The VPN has revolutionized the way we work. For over 20 years it’s allowed everyone from executives on down a company’s organizational chart to work anywhere, from home to the airport to the resort. (The debate of work/life balance versus always available connectivity will not be solved by me and not here.) This ability to connect almost anywhere in the world has not only revolutionized how we work, but it has saved many on-call engineers late-night trips to the datacenter.
However, in spite its convenience and functionality, the VPN can present significant security risks if it is not properly implemented.
First and foremost: which VPN protocol are you using? Many VPN protocols and encryption algorithms have come and gone, like PPTP, modem banks, DES and so on. In today’s world there are two heavyweights in the realm of maximum security, support and functionality: IPsec and SSL.
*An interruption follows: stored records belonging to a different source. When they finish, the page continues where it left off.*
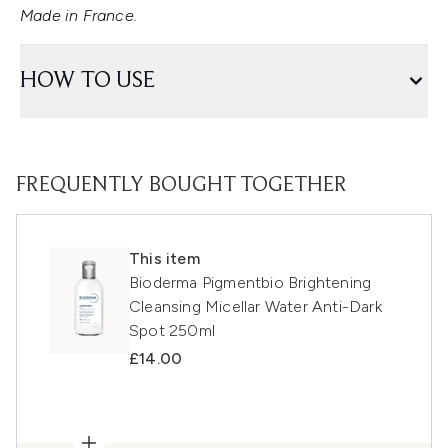
Made in France.
HOW TO USE
FREQUENTLY BOUGHT TOGETHER
This item
Bioderma Pigmentbio Brightening
Cleansing Micellar Water Anti-Dark
Spot 250ml
£14.00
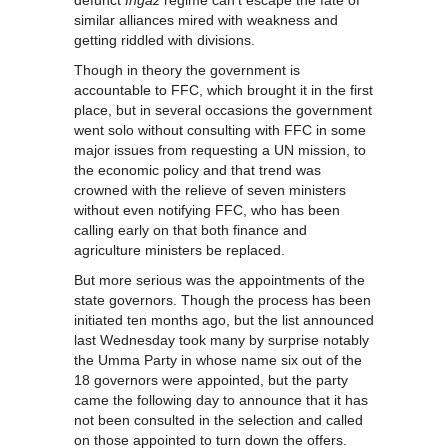
defunct
Ingaz
regime can’t escape the fate of
similar alliances mired with weakness and
getting riddled with divisions.
Though in theory the government is
accountable to FFC, which brought it in the first
place, but in several occasions the government
went solo without consulting with FFC in some
major issues from requesting a UN mission, to
the economic policy and that trend was
crowned with the relieve of seven ministers
without even notifying FFC, who has been
calling early on that both finance and
agriculture ministers be replaced.
But more serious was the appointments of the
state governors. Though the process has been
initiated ten months ago, but the list announced
last Wednesday took many by surprise notably
the Umma Party in whose name six out of the
18 governors were appointed, but the party
came the following day to announce that it has
not been consulted in the selection and called
on those appointed to turn down the offers.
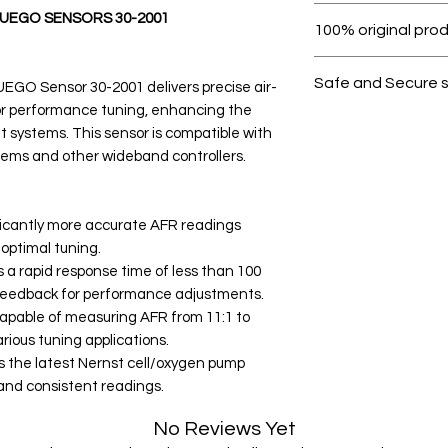
Within 7 days must 
UEGO SENSORS 30-2001
100% original pro
All products on D
Safe and Secure 
GO Sensor 30-2001 delivers precise air-
or performance tuning, enhancing the
Your data is prote
systems. This sensor is compatible with
secure.
ems and other wideband controllers.
ficantly more accurate AFR readings
optimal tuning.
a rapid response time of less than 100
y feedback for performance adjustments.
able of measuring AFR from 11:1 to
arious tuning applications.
s the latest Nernst cell/oxygen pump
 and consistent readings.
No Reviews Yet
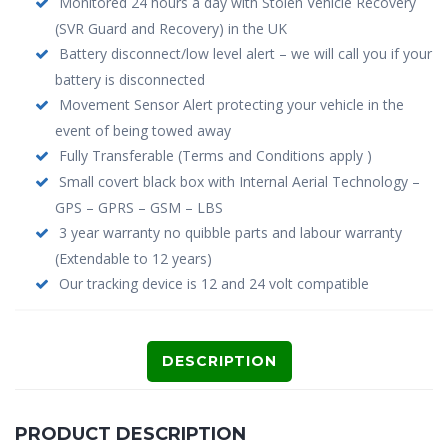
Monitored 24 hours a day with Stolen Vehicle Recovery
(SVR Guard and Recovery) in the UK
Battery disconnect/low level alert – we will call you if your
battery is disconnected
Movement Sensor Alert protecting your vehicle in the
event of being towed away
Fully Transferable (Terms and Conditions apply )
Small covert black box with Internal Aerial Technology –
GPS – GPRS – GSM – LBS
3 year warranty no quibble parts and labour warranty
(Extendable to 12 years)
Our tracking device is 12 and 24 volt compatible
DESCRIPTION
PRODUCT DESCRIPTION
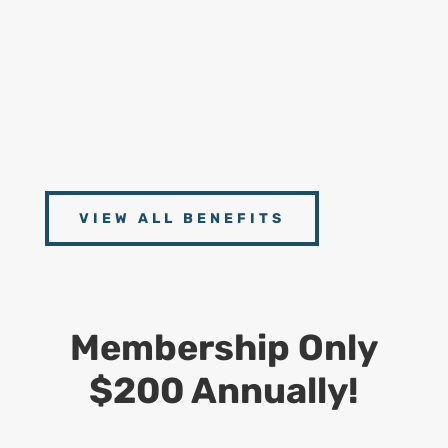
Handbooks
9
Connect With Experts
Access to scheduled Zoom Meetings with our
Experts from CDS, Dept. of Labor and Postal
Operations Management
VIEW ALL BENEFITS
Membership Only
$200 Annually!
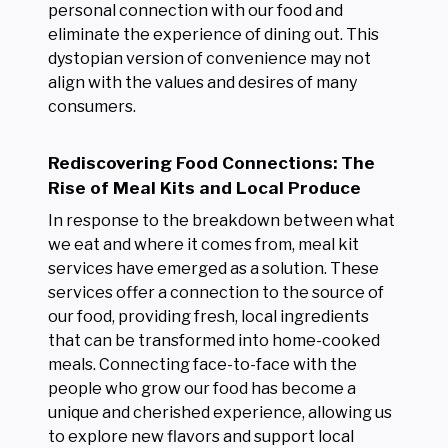
personal connection with our food and
eliminate the experience of dining out. This
dystopian version of convenience may not
align with the values and desires of many
consumers.
Rediscovering Food Connections: The
Rise of Meal Kits and Local Produce
In response to the breakdown between what
we eat and where it comes from, meal kit
services have emerged as a solution. These
services offer a connection to the source of
our food, providing fresh, local ingredients
that can be transformed into home-cooked
meals. Connecting face-to-face with the
people who grow our food has become a
unique and cherished experience, allowing us
to explore new flavors and support local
IPsec has been around for decades and is the tried-and-true solution. As time goes on, IPsec adapts by adding supported encryption and hash algorithms, like DES, which gave way to 3DES, which gave way to AES and so on.
Every IPsec VPN connection goes through two phases. During phase one of the connection, the VPN peer devices negotiate how the are going to encrypt and pass traffic. If you must use the Internet Key Exchange (IKEv1) protocol here, there are a couple of important things to remember. The obvious things are encryption/hash algorithm and the length and complexity of the pre-shared key. The most important aspect of IKE is whether you are using Aggressive Mode vs. Main Mode. Essentially, aggressive allows for the two VPN peers to run through sort of a trial and error for the initial exchange of the pre-shared key.
This presents a huge security risk that can allow an attacker to crack the pre-shared key. Here’s a really good write up of that information.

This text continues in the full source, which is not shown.